**WORK INSTRUCTIONS**.
The entries below are to be restated exactly, and their images are to be omitted.

**INPUT FOR THIS TASK**.
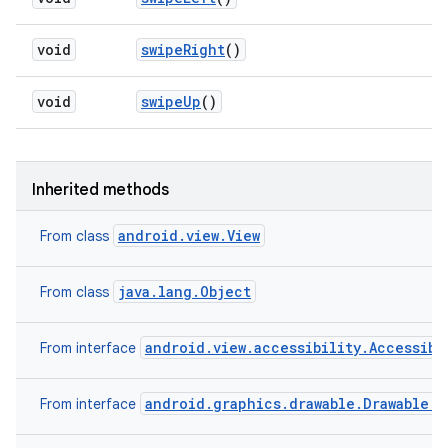
void
swipe
Right
()
void
swipe
Up
()
Inherited methods
android.view.View
From class
java.lang.Object
From class
android.view.accessibility.Accessibi
From interface
android.graphics.drawable.Drawable.C
From interface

**YOUR RESPONSE**.
void
swipe
Right
()
void
swipe
Up
()
Inherited methods
android.view.View
From class
java.lang.Object
From class
android.view.accessibility.Accessibi
From interface
android.graphics.drawable.Drawable.C
From interface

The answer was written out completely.